So, what’s Alabama’s plan for avoiding having to draw a second majority-Black congressional district?
With its new Supreme Court filing, we got a big, if unsurprising, hint that boils down to one word: Kavanaugh.
The state’s lawyers name-checked Justice Brett Kavanaugh 10 times in the emergency application, in which they’re trying to get the high court to halt a lower court’s order against the defiant state’s new voting map.
Last week, a three-judge district court panel said it was “disturbed” by Alabama’s behavior after its surprise 5-4 loss at the Supreme Court in June in Allen v. Milligan. The judges — two of whom were appointed by President Donald Trump — noted they weren’t aware “of any other case in which a state Legislature — faced with a federal court order declaring that its electoral plan unlawfully dilutes minority votes and requiring a plan that provides an additional opportunity district — responded with a plan that the state concedes does not provide that district.”

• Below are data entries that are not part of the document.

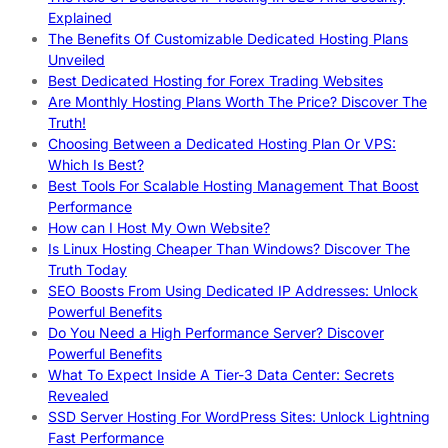
Explained
The Benefits Of Customizable Dedicated Hosting Plans
Unveiled
Best Dedicated Hosting for Forex Trading Websites
Are Monthly Hosting Plans Worth The Price? Discover The
Truth!
Choosing Between a Dedicated Hosting Plan Or VPS:
Which Is Best?
Best Tools For Scalable Hosting Management That Boost
Performance
How can I Host My Own Website?
Is Linux Hosting Cheaper Than Windows? Discover The
Truth Today
SEO Boosts From Using Dedicated IP Addresses: Unlock
Powerful Benefits
Do You Need a High Performance Server? Discover
Powerful Benefits
What To Expect Inside A Tier-3 Data Center: Secrets
Revealed
SSD Server Hosting For WordPress Sites: Unlock Lightning
Fast Performance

But Alabama is all in, taking the fight back to the high court and taking umbrage at the district court’s umbrage.
And that’s where Kavanaugh comes in — the state hopes. Though the Trump appointee joined the majority in upholding the Voting Rights Act in June, he wrote a separate concurrence that said, among other things, “the authority to conduct race-based redistricting cannot extend indefinitely into the future.” Alabama’s emergency application quotes part of that line three times.
Alabama wants a stay by Oct. 1, and the voting rights plaintiffs will first get to weigh in with their own filing by Sept. 19, so look for the court to rule later this month.